New Orleans police confiscated an estimated 1,200 guns. A week after the Hurricane’s landfall, New Orleans police superintendent Edwin P. Compass III made a widely publicized call for blanket confiscation: “Only law enforcement are allowed to have weapons.” As the New York Times reported: “no civilians in New Orleans will be allowed to carry pistols, shotguns, or other firearms of any kind.” Private security guards were exempted from the policy.
Police are extremely important in preventing crime. Indeed, Dr. John Lott’s research indicates that they are the single most important factor. The problem with confiscation is that with police and the national guard already stretched thin, cell phone and phone service spotty at best, people who were facing threats were largely left on their own. Even during the best of times police virtually always arrive after the crime has occurred, but during emergencies response times and the police’s ability to solve crimes are much more limited. Having police confiscate firearms may also increase the burden that police are already facing to do their jobs during emergencies.
Research shows that it is the most vulnerable people — those who are the most likely victims of violent crime and who are relatively weaker physically — who benefit the most from owning guns.

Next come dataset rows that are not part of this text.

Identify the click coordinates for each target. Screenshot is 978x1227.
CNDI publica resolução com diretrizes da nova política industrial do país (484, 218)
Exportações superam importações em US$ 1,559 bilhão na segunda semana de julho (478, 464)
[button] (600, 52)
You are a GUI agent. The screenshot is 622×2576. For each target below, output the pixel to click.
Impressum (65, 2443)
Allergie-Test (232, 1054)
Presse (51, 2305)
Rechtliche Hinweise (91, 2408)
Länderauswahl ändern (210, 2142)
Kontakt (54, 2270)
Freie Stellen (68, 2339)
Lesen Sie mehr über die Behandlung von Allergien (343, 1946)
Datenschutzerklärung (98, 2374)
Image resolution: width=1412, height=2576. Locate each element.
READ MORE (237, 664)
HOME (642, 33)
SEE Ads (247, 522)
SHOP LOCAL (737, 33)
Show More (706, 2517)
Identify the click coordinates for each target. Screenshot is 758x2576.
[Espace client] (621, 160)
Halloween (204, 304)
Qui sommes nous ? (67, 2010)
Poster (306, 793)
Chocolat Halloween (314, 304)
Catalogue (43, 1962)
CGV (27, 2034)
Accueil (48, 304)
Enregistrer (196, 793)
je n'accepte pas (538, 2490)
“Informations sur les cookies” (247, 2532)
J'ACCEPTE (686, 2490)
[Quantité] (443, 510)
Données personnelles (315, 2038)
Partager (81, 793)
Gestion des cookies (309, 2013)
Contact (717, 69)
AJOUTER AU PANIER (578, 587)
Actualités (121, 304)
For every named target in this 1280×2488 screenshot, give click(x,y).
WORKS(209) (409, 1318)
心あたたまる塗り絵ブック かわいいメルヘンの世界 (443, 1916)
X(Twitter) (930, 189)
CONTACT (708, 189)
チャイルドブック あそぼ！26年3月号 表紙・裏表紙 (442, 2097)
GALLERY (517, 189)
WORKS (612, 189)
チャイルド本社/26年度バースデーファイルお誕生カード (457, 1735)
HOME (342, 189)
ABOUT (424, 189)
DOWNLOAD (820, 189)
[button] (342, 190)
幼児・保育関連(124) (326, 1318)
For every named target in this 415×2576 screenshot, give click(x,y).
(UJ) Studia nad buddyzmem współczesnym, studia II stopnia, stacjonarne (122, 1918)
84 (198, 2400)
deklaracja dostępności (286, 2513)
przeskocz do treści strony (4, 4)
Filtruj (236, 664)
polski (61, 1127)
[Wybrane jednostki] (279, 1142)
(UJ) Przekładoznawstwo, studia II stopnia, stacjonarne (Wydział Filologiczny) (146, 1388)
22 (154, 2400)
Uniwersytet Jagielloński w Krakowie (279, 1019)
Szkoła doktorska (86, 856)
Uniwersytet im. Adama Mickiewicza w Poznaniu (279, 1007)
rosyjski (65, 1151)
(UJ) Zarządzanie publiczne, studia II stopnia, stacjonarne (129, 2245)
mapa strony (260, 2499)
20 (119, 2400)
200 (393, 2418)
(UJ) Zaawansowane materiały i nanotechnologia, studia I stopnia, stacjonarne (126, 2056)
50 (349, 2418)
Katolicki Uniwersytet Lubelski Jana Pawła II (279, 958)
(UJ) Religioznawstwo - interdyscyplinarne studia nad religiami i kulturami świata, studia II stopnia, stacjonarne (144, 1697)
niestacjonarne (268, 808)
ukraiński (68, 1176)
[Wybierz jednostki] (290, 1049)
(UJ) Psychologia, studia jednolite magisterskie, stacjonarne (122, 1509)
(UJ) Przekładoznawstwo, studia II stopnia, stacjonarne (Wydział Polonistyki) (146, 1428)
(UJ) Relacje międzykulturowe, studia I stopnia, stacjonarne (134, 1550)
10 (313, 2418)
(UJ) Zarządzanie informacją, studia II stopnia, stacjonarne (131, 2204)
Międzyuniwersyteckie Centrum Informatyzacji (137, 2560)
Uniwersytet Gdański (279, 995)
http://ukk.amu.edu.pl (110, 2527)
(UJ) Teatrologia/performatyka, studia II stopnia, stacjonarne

We have seen gun sales across the United States increase over the course of the last year when police haven’t been allowed or able to do their jobs.
In addition, to laws that ban firearms confiscation during emergencies, some hurricane-prone states such as Florida and Texas passed laws that temporarily waive concealed carry restrictions during mandatory evacuations. In 2006, Congress passed the DISASTER RECOVERY PERSONAL PROTECTION ACT.
This section amends the Stafford Act to prohibit federal employees, any entities (including state and local governments) receiving federal funds, and other relief workers from confiscating, requiring the registration of, or prohibiting possession of firearms during a disaster or an emergency if those firearms are legally possessed under federal or state laws. The bill also provides for a private right of action for restitution from an individual violating this section and for the return of the firearm confiscated in violation of this section. . . .
Private Rights of Action.–
(1) In general.–Any individual aggrieved by a violation of this section may seek relief in an action at law, suit in equity, or other proper proceeding for redress against any person who subjects such individual, or causes such individual to be subjected, to the deprivation of any of the rights, privileges, or immunities secured by this section.
(2) Remedies.–In addition to any existing remedy in law or equity, under any law, an individual aggrieved by the seizure or confiscation of a firearm in violation of this section may bring an action for return of such firearm in the United States district court in the district in which that individual resides or in which such firearm may be found
(3) Attorney fees.–In any action or proceeding to enforce this section, the court shall award the prevailing party, other than the United States, a reasonable attorney’s fee as part of the costs
The 2006 Act raises questions about the viability of the state laws that allow for confiscation of firearms.”